Your answer must be an exact transcription of every record below, with the pictures omitted.

* * * * * * * * *

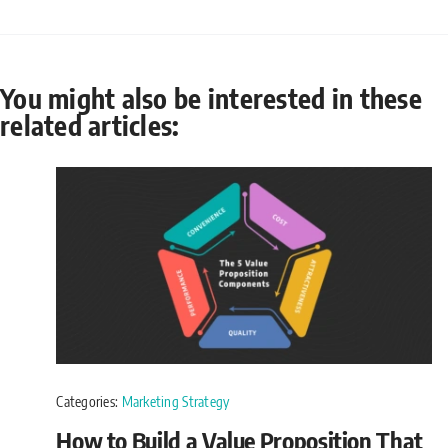
You might also be interested in these
related articles:
Categories:
Marketing Strategy
How to Build a Value Proposition That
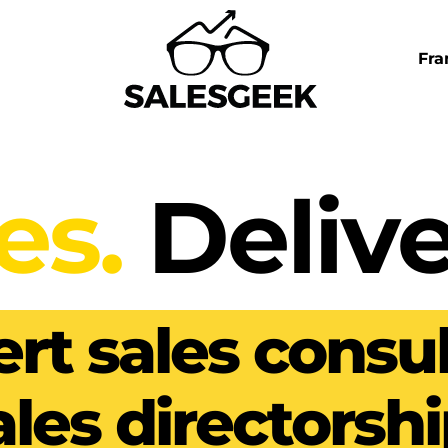
Fra
es.
Delive
rt sales consul
ales directorshi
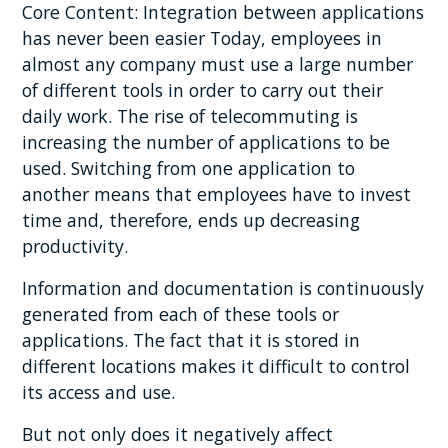
Core Content: Integration between applications
has never been easier Today, employees in
almost any company must use a large number
of different tools in order to carry out their
daily work. The rise of telecommuting is
increasing the number of applications to be
used. Switching from one application to
another means that employees have to invest
time and, therefore, ends up decreasing
productivity.
Information and documentation is continuously
generated from each of these tools or
applications. The fact that it is stored in
different locations makes it difficult to control
its access and use.
But not only does it negatively affect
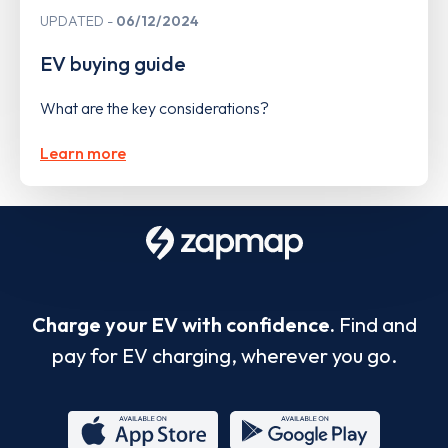
UPDATED
06/12/2024
EV buying guide
What are the key considerations?
Learn more
Charge your EV with confidence.
Find and
pay for EV charging, wherever you go.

* * * * * * * * *

Answer:
You might also be interested in these
related articles:
Categories:
Marketing Strategy
How to Build a Value Proposition That
Fra
es.
Delive
rt sales consul
ales directorshi
Core Content: Integration between applications
has never been easier Today, employees in
almost any company must use a large number
of different tools in order to carry out their
daily work. The rise of telecommuting is
increasing the number of applications to be
used. Switching from one application to
another means that employees have to invest
time and, therefore, ends up decreasing
productivity.
Information and documentation is continuously
generated from each of these tools or
applications. The fact that it is stored in
different locations makes it difficult to control
its access and use.
But not only does it negatively affect
UPDATED
06/12/2024
EV buying guide
What are the key considerations?
Learn more
Charge your EV with confidence.
Find and
pay for EV charging, wherever you go.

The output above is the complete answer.